QUOTES
The
way we usually define pacifism is in a negative way: “I will not participate in…”
usually a war. Whereas the real, principled nonviolence position starts from a
positive: “How can I make a creative, constructive, long-term impact on the situation
I’m in and, ultimately, on the world I’m in?”
Terrorism
cannot be condoned—least of all by those of us who favor nonviolence. But it can
be understood. There are reasons we were attacked that day, and may be again.
While the actions of the September 11 attackers were deplorable, and while al
Qaeda and its fundamentalist supporters are religious extremists, they represent
only the extreme edge of a widespread resentment against our nation’s policies
and attitudes. To understand these things is not weakness; it’s wisdom.
Violence
does not bring security; if history teaches anything, it teaches us that.
Security
comes from well-ordered human relationships.
Nonviolence
begins with the struggle of an individual with his or her own negative state and
then converting it into its corresponding positive. Let’s say something happens
and you get angry. You “want” to lash out. If you do, you will be doing violence.
And if you swallow the anger and run away, you will also be doing violence...

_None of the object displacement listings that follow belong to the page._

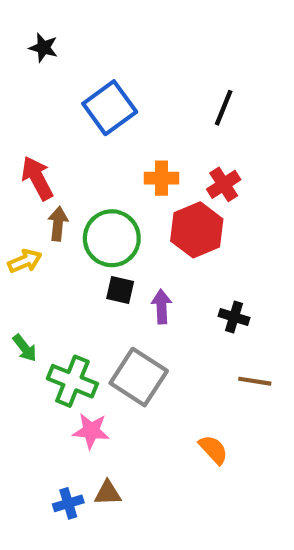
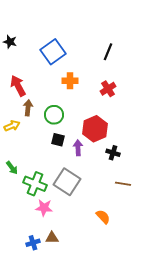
black star: (43, 48) -> (10, 42), moved
orange cross: (162, 178) -> (70, 81), moved
red hexagon: (197, 230) -> (95, 129), moved
green circle: (112, 238) -> (54, 115), size x0.7

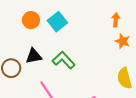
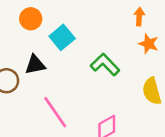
cyan square: (57, 22) -> (62, 37), moved
green L-shape: (64, 60) -> (105, 65), moved

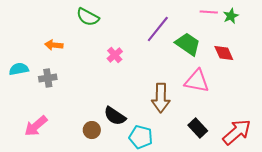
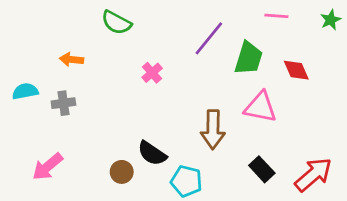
green star: (231, 16) -> (331, 20), moved
green trapezoid: (188, 44) -> (249, 58), turned 72

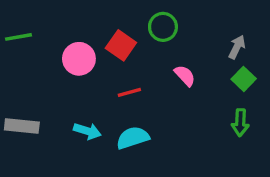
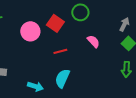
cyan arrow: (87, 131) -> (35, 86), moved
cyan semicircle: (133, 138) -> (62, 78), turned -48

But if you struggle with that anger, and treat it not so much as the emotion—anger—but
as a raw energy, and you find a way to express it as work, as a creative intervention
in the situation, then that is nonviolence.
In
my mind, the purpose of education is to enable human beings to develop to their
full potential, intellectually and spiritually. That means that students have
to be empowered to pursue self-knowledge and the skills that will help them be
of service to their fellow human beings. Education should encourage people to
develop their curiosity about life; above all, it should not trivialize either
the students or their lives.
St.
Augustine said, in Book 19 of The City of God, that peace is the deepest aspiration
of the human spirit; that peace is a good that does not have to be described in
terms of another good. The very name of peace, he said, falls so sweetly on the
ear that you do not need to give it any other value.